INFORMATION SUPPLIED:
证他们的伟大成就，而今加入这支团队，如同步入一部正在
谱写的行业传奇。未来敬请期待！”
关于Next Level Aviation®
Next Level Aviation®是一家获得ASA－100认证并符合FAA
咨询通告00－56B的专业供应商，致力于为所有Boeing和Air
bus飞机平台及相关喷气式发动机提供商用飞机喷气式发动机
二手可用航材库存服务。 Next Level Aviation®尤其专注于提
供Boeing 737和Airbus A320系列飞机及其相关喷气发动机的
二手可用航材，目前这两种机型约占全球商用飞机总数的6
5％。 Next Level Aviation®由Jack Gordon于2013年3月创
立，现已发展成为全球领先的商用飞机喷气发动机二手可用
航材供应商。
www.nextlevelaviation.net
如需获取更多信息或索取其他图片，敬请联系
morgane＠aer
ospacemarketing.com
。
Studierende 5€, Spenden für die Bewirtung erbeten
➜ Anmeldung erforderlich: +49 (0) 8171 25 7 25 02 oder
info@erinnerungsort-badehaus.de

REQUIRED WORK: Which lines run from the one with "www.nextlevelaviation.net" through the end of the listing above? Restate them word for word, with nothing else.

TASK ANSWER:
www.nextlevelaviation.net
如需获取更多信息或索取其他图片，敬请联系
morgane＠aer
ospacemarketing.com
。
Studierende 5€, Spenden für die Bewirtung erbeten
➜ Anmeldung erforderlich: +49 (0) 8171 25 7 25 02 oder
info@erinnerungsort-badehaus.de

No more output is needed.